A Sheep In Wolf’s Clothing

From 1993 until last week, I interviewed high school students for admission to Yale, under the aegis of a branch of the Admissions department called the Alumni Schools Committee (ASC). For the first twenty years, it was a rewarding experience, one where I saw immense possibilities for some students and hoped that Yale could help make those possibilities happen. I worked hard in my interview reports to convey who and what the students were. About five or six years ago, I got a Lucite paperweight and a certificate from the ASC, indicating that I had done better than expected.

In the year or two after, the students took on a different character. There were many fewer given to me, and those were most often students who had been programmed with activities and spurred to excel by well-meaning but desperate parents. I saw only one student from that time who actually seemed capable of changing the world. The competitive world of college admissions meant that many were now provisionally admitted, through a little bit of legalistic chicanery, before an interviewer ever came on the scene, rendering my role almost superfluous. And I had a shock when, after many years, I was put into the same room as my fellow interviewers and discovered that all the stereotypes of Yalies had instantly come true.

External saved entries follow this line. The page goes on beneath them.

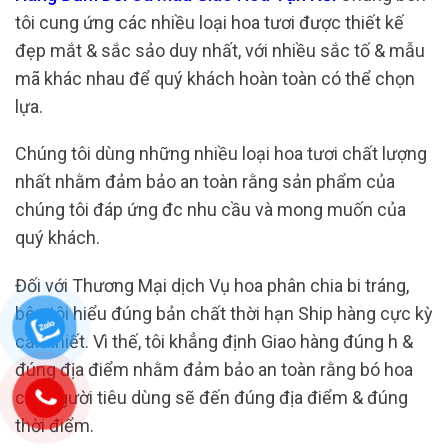
tôi cung ứng các nhiều loại hoa tươi được thiết kế
đẹp mắt & sắc sảo duy nhất, với nhiều sắc tố & mẫu
mã khác nhau để quý khách hoàn toàn có thể chọn
lựa.
Chúng tôi dùng những nhiều loại hoa tươi chất lượng
nhất nhằm đảm bảo an toàn rằng sản phẩm của
chúng tôi đáp ứng đc nhu cầu và mong muốn của
quý khách.
Đối với Thương Mại dịch Vụ hoa phân chia bi tráng,
bên tôi hiểu đúng bản chất thời hạn Ship hàng cực kỳ
cần thiết. Vì thế, tôi khẳng định Giao hàng đúng h &
đúng địa điểm nhằm đảm bảo an toàn rằng bó hoa
của người tiêu dùng sẽ đến đúng địa điểm & đúng
thời điểm.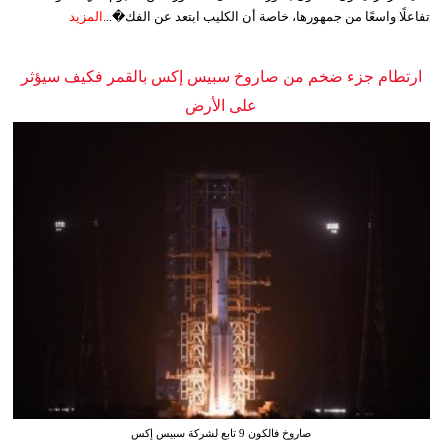
تفاعلًا واسعًا من جمهورها، خاصة أن الكليب ابتعد عن الفك�...
المزيد
ارتطام جزء ضخم من صاروخ سبيس إكس بالقمر فكيف سيؤثر
على الأرض
صاروخ فالكون 9 تابع لشركة سبيس إكس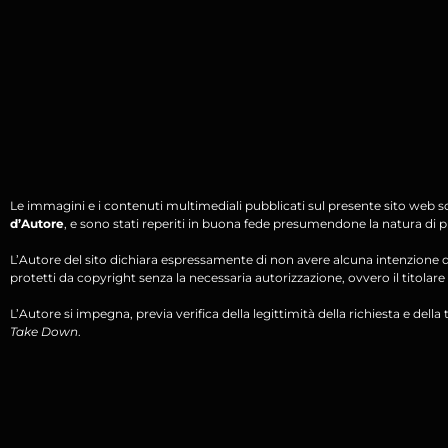
Le immagini e i contenuti multimediali pubblicati sul presente sito web s
d’Autore
, e sono stati reperiti in buona fede presumendone la natura di pu
L’Autore del sito dichiara espressamente di non avere alcuna intenzione di 
protetti da copyright senza la necessaria autorizzazione, ovvero il titolare d
L’Autore si impegna, previa verifica della legittimità della richiesta e della tit
Take Down
.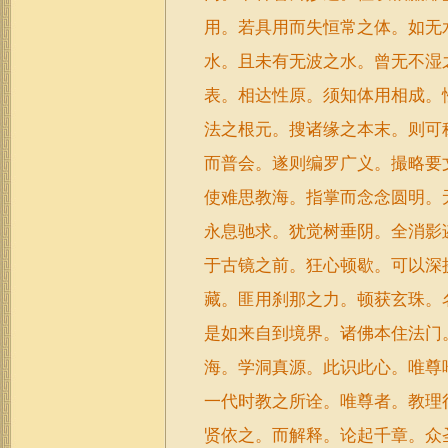
用。若具用而失恒常之体。如无
水。且未有无波之水。曾无不湿
表。相达性原。须知体用相成。
法之根元。搜诸缘之本末。则可
而普会。遂则编罗广义。撮略要
使难思教海。指掌而念念圆明。
永息驰求。犹觉树垂阴。全消影
于古镜之前。狂心顿歇。可以深
藏。匪用刹那之力。顿获玄珠。
是如来自到境界。诸佛本住法门
海。学洞真源。此识此心。唯尊
一代时教之所诠。唯尊者。教理
贤依之。而解释。论起千章。众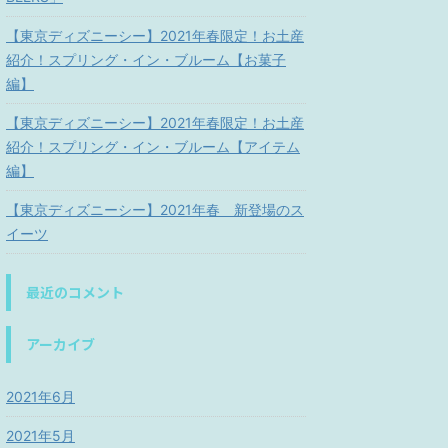
【東京ディズニーシー】2021年春限定！お土産
紹介！スプリング・イン・ブルーム【お菓子
編】
【東京ディズニーシー】2021年春限定！お土産
紹介！スプリング・イン・ブルーム【アイテム
編】
【東京ディズニーシー】2021年春 新登場のス
イーツ
最近のコメント
アーカイブ
2021年6月
2021年5月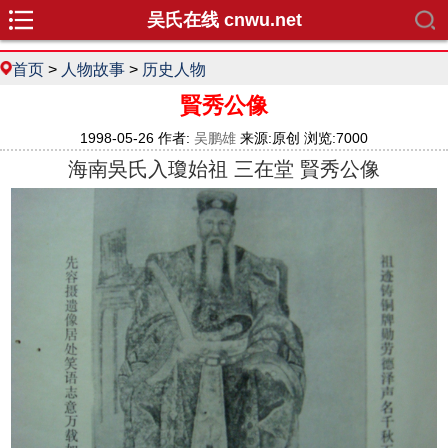
吴氏在线 cnwu.net
首页
>
人物故事
>
历史人物
賢秀公像
1998-05-26 作者:
吴鹏雄
来源:原创 浏览:7000
海南吳氏入瓊始祖 三在堂 賢秀公像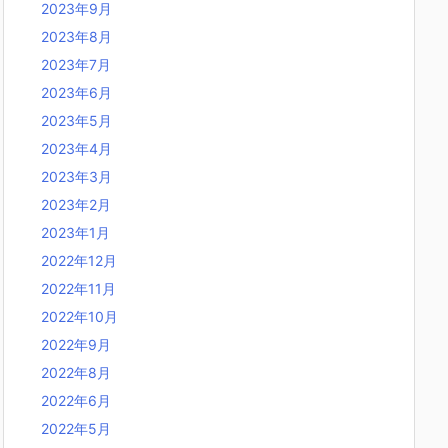
2023年9月
2023年8月
2023年7月
2023年6月
2023年5月
2023年4月
2023年3月
2023年2月
2023年1月
2022年12月
2022年11月
2022年10月
2022年9月
2022年8月
2022年6月
2022年5月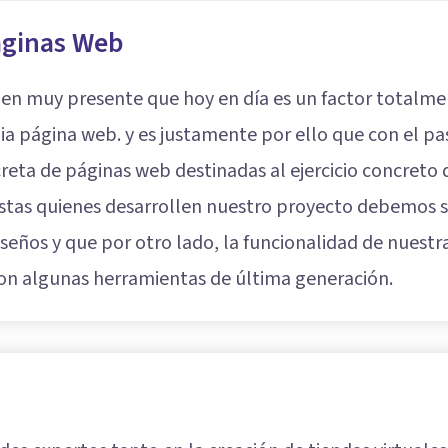
áginas Web
en muy presente que hoy en día es un factor totalme
ia página web. y es justamente por ello que con el p
creta de páginas web destinadas al ejercicio concreto
listas quienes desarrollen nuestro proyecto debemos
seños y que por otro lado, la funcionalidad de nuestr
 con algunas herramientas de última generación.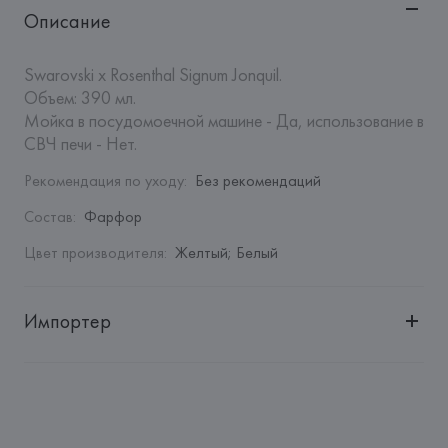
Описание
Swarovski x Rosenthal Signum Jonquil.

Объем: 390 мл.

Мойка в посудомоечной машине - Да, использование в 
СВЧ печи - Нет.
Рекомендация по уходу
:
Без рекомендаций
Состав
:
Фарфор
Цвет производителя
:
Желтый; Белый
Импортер
Импортер: 
Закрытое акционерное общество «Сквирел-
Строй»
Адрес: 
Республика Беларусь, 220035, г. Минск, ул. 
Тимирязева, 72A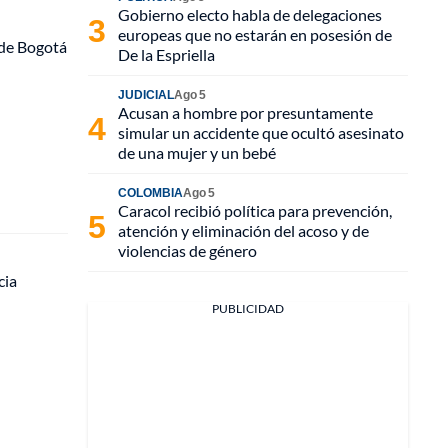
Gobierno electo habla de delegaciones
europeas que no estarán en posesión de
 de Bogotá
De la Espriella
JUDICIAL
Ago 5
Acusan a hombre por presuntamente
simular un accidente que ocultó asesinato
de una mujer y un bebé
COLOMBIA
Ago 5
Caracol recibió política para prevención,
atención y eliminación del acoso y de
violencias de género
cia
PUBLICIDAD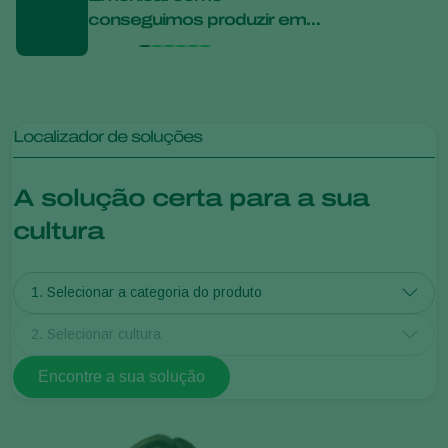
conseguimos produzir em
de 5
larga escala um ácaro
meno
predador complexo
Localizador de soluções
A solução certa para a sua
cultura
1. Selecionar a categoria do produto
2. Selecionar cultura
Encontre a sua solução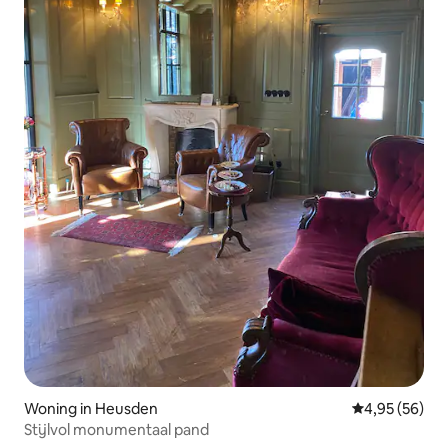
Woning in Heusden
Gemiddelde be
4,95 (56)
Stijlvol monumentaal pand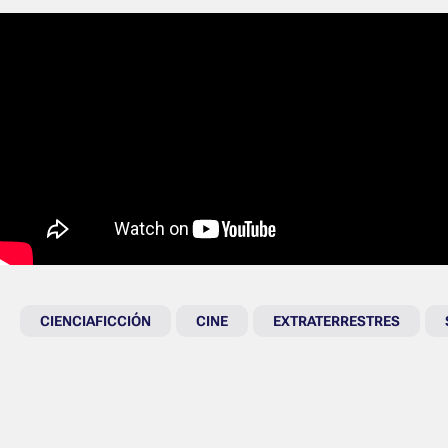
CIENCIAFICCIÓN
CINE
EXTRATERRESTRES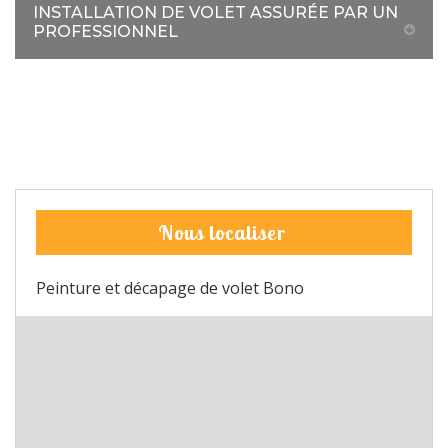
INSTALLATION DE VOLET ASSURÉE PAR UN
PROFESSIONNEL
Nous localiser
Peinture et décapage de volet Bono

Representative was one jowly man, slightly older than me, wearing a tailored navy-blue Brioni suit, who worked for UBS, and who was very concerned lest he and his colleagues be held responsible for the financial collapse of the country. “She’s going after our people!” he said of Elizabeth Warren, with no small outrage. As the prophet Hosea put it, “You are not my people.”

The final thing that made me think about leaving interviewing was that, due to new rules, quite sensible, I could not interview in my home. I am an independent contractor, and have no office of my own. The ASC local director was kind enough to ask a fellow interviewer, a very high-powered lawyer in an international firm, whether I could use some of the lawyer’s office space. It was palatial, taking up the top floor of a skyscraper. There were huge, marble walls, enormous volumes of space, marble topped conference tables, and a conference room looking out fifty miles to the mountains to the east. The office manager offered me food, soda, and water whenever I came in. I felt like an imposter whenever, at home, I put on my one acceptable suit, knotted my bulldog tie, and, a half hour later, ushered a student into the panoramic conference room. I felt as though I was conveying a rather Mephistophelean message: cast your lot with Yale, and all earthly success shall be yours. Given that I was a glaring example of that not happening, I felt completely out of place, especially given how deferential the students were after they gaped at the panoramic conference room.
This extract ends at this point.